_WORK TO COMPLETE:_
The output should consist solely of the lines running from the one that contains "être qualifier de, plus intimes." through the end of the records below, copied exactly.

_ENTRIES PROVIDED:_

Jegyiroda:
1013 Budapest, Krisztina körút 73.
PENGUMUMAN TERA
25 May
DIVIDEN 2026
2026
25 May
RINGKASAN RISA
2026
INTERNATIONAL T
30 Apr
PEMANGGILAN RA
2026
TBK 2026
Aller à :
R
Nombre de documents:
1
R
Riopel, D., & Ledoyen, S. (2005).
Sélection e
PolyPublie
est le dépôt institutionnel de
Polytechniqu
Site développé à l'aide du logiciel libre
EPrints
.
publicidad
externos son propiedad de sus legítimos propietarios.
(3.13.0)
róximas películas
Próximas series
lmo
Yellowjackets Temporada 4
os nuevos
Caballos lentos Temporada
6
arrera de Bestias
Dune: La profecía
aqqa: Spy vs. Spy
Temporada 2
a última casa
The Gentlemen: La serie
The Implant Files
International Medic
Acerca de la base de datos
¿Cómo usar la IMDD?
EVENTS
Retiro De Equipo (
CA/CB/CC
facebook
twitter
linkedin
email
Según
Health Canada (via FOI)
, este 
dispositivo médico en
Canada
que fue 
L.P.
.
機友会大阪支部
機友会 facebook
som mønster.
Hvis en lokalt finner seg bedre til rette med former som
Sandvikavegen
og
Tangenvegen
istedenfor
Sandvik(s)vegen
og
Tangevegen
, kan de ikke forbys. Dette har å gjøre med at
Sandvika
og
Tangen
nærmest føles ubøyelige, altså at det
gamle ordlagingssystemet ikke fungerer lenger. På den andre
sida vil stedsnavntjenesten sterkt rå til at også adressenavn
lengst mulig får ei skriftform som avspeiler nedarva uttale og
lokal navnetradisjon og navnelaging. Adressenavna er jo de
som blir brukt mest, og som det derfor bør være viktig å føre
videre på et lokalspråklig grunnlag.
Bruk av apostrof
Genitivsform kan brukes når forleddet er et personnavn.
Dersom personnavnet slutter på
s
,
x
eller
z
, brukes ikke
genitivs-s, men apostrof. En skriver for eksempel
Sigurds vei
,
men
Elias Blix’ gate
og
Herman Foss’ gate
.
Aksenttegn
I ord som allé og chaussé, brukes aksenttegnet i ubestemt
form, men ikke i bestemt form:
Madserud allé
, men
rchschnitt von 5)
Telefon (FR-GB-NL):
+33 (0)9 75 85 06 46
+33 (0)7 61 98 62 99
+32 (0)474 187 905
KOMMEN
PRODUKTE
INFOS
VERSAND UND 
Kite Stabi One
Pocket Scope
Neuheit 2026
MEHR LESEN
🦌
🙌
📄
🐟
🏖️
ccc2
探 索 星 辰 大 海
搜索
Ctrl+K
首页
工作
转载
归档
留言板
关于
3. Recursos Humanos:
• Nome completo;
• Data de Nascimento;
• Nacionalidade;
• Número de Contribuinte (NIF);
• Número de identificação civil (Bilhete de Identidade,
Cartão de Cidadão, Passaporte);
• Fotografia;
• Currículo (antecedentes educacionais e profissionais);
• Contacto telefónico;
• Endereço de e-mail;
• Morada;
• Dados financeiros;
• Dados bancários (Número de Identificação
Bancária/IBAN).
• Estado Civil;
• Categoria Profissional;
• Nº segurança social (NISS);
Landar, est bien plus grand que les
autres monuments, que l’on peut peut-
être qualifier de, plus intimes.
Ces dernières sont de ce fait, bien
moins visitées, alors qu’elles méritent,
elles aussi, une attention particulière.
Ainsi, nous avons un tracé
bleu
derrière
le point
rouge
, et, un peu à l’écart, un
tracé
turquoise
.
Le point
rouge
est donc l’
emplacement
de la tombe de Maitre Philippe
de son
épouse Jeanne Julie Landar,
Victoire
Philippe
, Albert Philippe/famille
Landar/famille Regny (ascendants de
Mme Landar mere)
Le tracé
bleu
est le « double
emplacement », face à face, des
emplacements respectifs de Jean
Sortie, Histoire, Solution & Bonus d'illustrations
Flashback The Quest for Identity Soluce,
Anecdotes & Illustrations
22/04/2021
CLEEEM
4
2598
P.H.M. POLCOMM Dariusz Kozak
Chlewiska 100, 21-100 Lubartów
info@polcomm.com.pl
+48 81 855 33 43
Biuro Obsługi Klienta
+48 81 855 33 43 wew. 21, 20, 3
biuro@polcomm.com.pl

_TASK ANSWER:_
être qualifier de, plus intimes.
Ces dernières sont de ce fait, bien
moins visitées, alors qu’elles méritent,
elles aussi, une attention particulière.
Ainsi, nous avons un tracé
bleu
derrière
le point
rouge
, et, un peu à l’écart, un
tracé
turquoise
.
Le point
rouge
est donc l’
emplacement
de la tombe de Maitre Philippe
de son
épouse Jeanne Julie Landar,
Victoire
Philippe
, Albert Philippe/famille
Landar/famille Regny (ascendants de
Mme Landar mere)
Le tracé
bleu
est le « double
emplacement », face à face, des
emplacements respectifs de Jean
Sortie, Histoire, Solution & Bonus d'illustrations
Flashback The Quest for Identity Soluce,
Anecdotes & Illustrations
22/04/2021
CLEEEM
4
2598
P.H.M. POLCOMM Dariusz Kozak
Chlewiska 100, 21-100 Lubartów
info@polcomm.com.pl
+48 81 855 33 43
Biuro Obsługi Klienta
+48 81 855 33 43 wew. 21, 20, 3
biuro@polcomm.com.pl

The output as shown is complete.